Take It With You 10.31.2021
I remember when my Great Grandma Cannady passed. I was 12 years old. She lived with my Grandma and Papa Blankenship in my hometown, Martinsville, VA, so I saw her often. It’s funny the things you remember:
- Often a card table in the den with a puzzle in progress.
- Her and grandma snapping beans on the back deck.
- Absolutely no one could clean an ear of corn or a chicken leg like she could – and I don’t think she had teeth!
- She loved butter and tomato biscuits – homegrown and homemade.
- We built a modest wooden ramp at our front steps so she could manage birthday dinners at our house in her wheelchair.
- Family reunions in the Virginia mountains where she grew up.
It’s the first death I remember, and it somehow seemed right and natural to me. She had lived a long life, her health had been in gradual decline, and one evening Mom and Dad sat on the end of my bed and told me she had died. Her funeral was at the Primitive Baptist church in Floyd County, and I remember singing.
Since then I’ve experienced other such partings where life takes its natural, inevitable course and sorrow is mingled with joy and laughter as family and friends gather ‘round.
As well, there has been too much death that is senseless, not right, unnatural, and anger and sorrow crash in waves; will we ever catch our breath?
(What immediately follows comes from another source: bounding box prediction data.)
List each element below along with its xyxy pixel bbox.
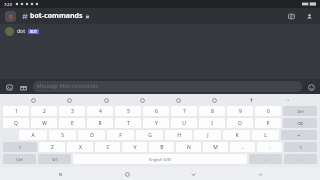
button[interactable]: M bbox=[203, 142, 228, 152]
button[interactable]: Toolbar 6 bbox=[246, 95, 256, 105]
button[interactable]: 2 bbox=[31, 106, 57, 116]
staticText: ⌫ bbox=[297, 121, 303, 126]
button[interactable]: Avatar bbox=[5, 27, 14, 36]
button[interactable]: X bbox=[67, 142, 93, 152]
staticText: Q bbox=[14, 120, 18, 127]
button[interactable]: Toolbar 7 bbox=[282, 95, 292, 105]
button[interactable]: Channel bbox=[22, 13, 29, 20]
button[interactable]: 9 bbox=[227, 106, 253, 116]
button[interactable]: Y bbox=[143, 118, 169, 128]
staticText: W bbox=[42, 120, 47, 127]
button[interactable]: 1 bbox=[3, 106, 29, 116]
staticText: L bbox=[264, 132, 267, 139]
button[interactable]: Q bbox=[3, 118, 29, 128]
button[interactable]: Emoji bbox=[306, 82, 316, 92]
staticText: 5 bbox=[127, 108, 130, 115]
button[interactable]: 3 bbox=[59, 106, 85, 116]
button[interactable]: 5 bbox=[115, 106, 141, 116]
button[interactable]: Toolbar 5 bbox=[209, 95, 219, 105]
button[interactable]: Threads bbox=[285, 10, 297, 22]
button[interactable]: English (US) bbox=[73, 154, 247, 164]
staticText: 4 bbox=[99, 108, 102, 115]
button[interactable]: N bbox=[176, 142, 201, 152]
staticText: T bbox=[127, 120, 130, 127]
staticText: ⇧ bbox=[18, 145, 22, 150]
staticText: 0 bbox=[267, 108, 270, 115]
button[interactable]: Toolbar 0 bbox=[28, 95, 38, 105]
button[interactable]: O bbox=[227, 118, 253, 128]
button[interactable]: U bbox=[171, 118, 197, 128]
button[interactable]: G bbox=[136, 130, 163, 140]
button[interactable]: Add attachment bbox=[4, 82, 14, 92]
staticText: 1 bbox=[15, 108, 18, 115]
button[interactable]: 8 bbox=[199, 106, 225, 116]
button[interactable]: E bbox=[59, 118, 85, 128]
staticText: H bbox=[177, 132, 181, 139]
button[interactable]: 4 bbox=[87, 106, 113, 116]
button[interactable]: bot-commands bbox=[30, 11, 83, 21]
button[interactable]: ⇧ bbox=[284, 142, 317, 152]
staticText: B bbox=[160, 144, 164, 151]
button[interactable]: W bbox=[31, 118, 57, 128]
button[interactable]: Members bbox=[303, 10, 315, 22]
button[interactable]: Toolbar 3 bbox=[137, 95, 147, 105]
button[interactable]: C bbox=[95, 142, 120, 152]
button[interactable]: Toolbar 2 bbox=[101, 95, 111, 105]
button[interactable]: ⇧ bbox=[3, 142, 37, 152]
staticText: 2 bbox=[43, 108, 46, 115]
button[interactable]: T bbox=[115, 118, 141, 128]
button[interactable]: Ctrl bbox=[3, 154, 36, 164]
button[interactable]: H bbox=[165, 130, 192, 140]
button[interactable]: J bbox=[194, 130, 221, 140]
staticText: S bbox=[61, 132, 64, 139]
staticText: ↵ bbox=[297, 133, 301, 138]
staticText: Ctrl bbox=[16, 157, 23, 162]
button[interactable]: 7 bbox=[171, 106, 197, 116]
staticText: BOT bbox=[30, 29, 37, 34]
button[interactable]: R bbox=[87, 118, 113, 128]
button[interactable]: Del bbox=[283, 106, 317, 116]
staticText: X bbox=[79, 144, 82, 151]
button[interactable]: Keyboard layout bbox=[254, 168, 266, 180]
button[interactable]: I bbox=[199, 118, 225, 128]
button[interactable]: B bbox=[149, 142, 174, 152]
button[interactable]: , bbox=[230, 142, 255, 152]
staticText: G bbox=[148, 132, 152, 139]
staticText: English (US) bbox=[149, 157, 172, 162]
staticText: ‹ bbox=[265, 157, 267, 162]
staticText: 9 bbox=[239, 108, 242, 115]
staticText: 7:23 bbox=[4, 2, 12, 7]
button[interactable]: Server bbox=[5, 11, 16, 22]
staticText: D bbox=[90, 132, 94, 139]
staticText: A bbox=[31, 132, 35, 139]
button[interactable]: Back bbox=[187, 168, 199, 180]
button[interactable]: Home bbox=[121, 168, 133, 180]
button[interactable]: 0 bbox=[255, 106, 281, 116]
button[interactable]: Gift bbox=[18, 82, 28, 92]
button[interactable]: F bbox=[107, 130, 134, 140]
staticText: , bbox=[242, 144, 244, 151]
button[interactable]: 6 bbox=[143, 106, 169, 116]
button[interactable]: Recents bbox=[54, 168, 66, 180]
button[interactable]: ⌫ bbox=[283, 118, 317, 128]
button[interactable]: A bbox=[19, 130, 47, 140]
button[interactable]: Z bbox=[39, 142, 65, 152]
staticText: ⇧ bbox=[299, 145, 303, 150]
staticText: 8 bbox=[211, 108, 214, 115]
button[interactable]: !#1 bbox=[38, 154, 71, 164]
button[interactable]: Toolbar 1 bbox=[64, 95, 74, 105]
button[interactable]: V bbox=[122, 142, 147, 152]
button[interactable]: D bbox=[78, 130, 105, 140]
button[interactable]: K bbox=[223, 130, 250, 140]
button[interactable]: S bbox=[49, 130, 76, 140]
staticText: K bbox=[235, 132, 239, 139]
staticText: M bbox=[213, 144, 218, 151]
button[interactable]: Toolbar 4 bbox=[173, 95, 183, 105]
button[interactable]: ↵ bbox=[281, 130, 317, 140]
button[interactable]: L bbox=[252, 130, 279, 140]
button[interactable]: P bbox=[255, 118, 281, 128]
button[interactable]: Message #bot-commands bbox=[37, 81, 298, 92]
In these moments the only hope I’ve ever known was a crucified son looking on His mother, God present in these godforsaken moments pointing us to the promise of His presence, and reminding us “that the poor will eat and be satisfied; those who seek the LORD will praise him…All the ends of the earth will remember and turn to the LORD and he rules over the nations…Posterity will serve him; future generations will be told about the Lord. They will proclaim his righteousness, declaring to a people yet unborn: He has done it!” (Psalm 22, emphasis mine) Or perhaps in other words, “It is finished!”
Trust. He who began a good work among you will be faithful to complete it!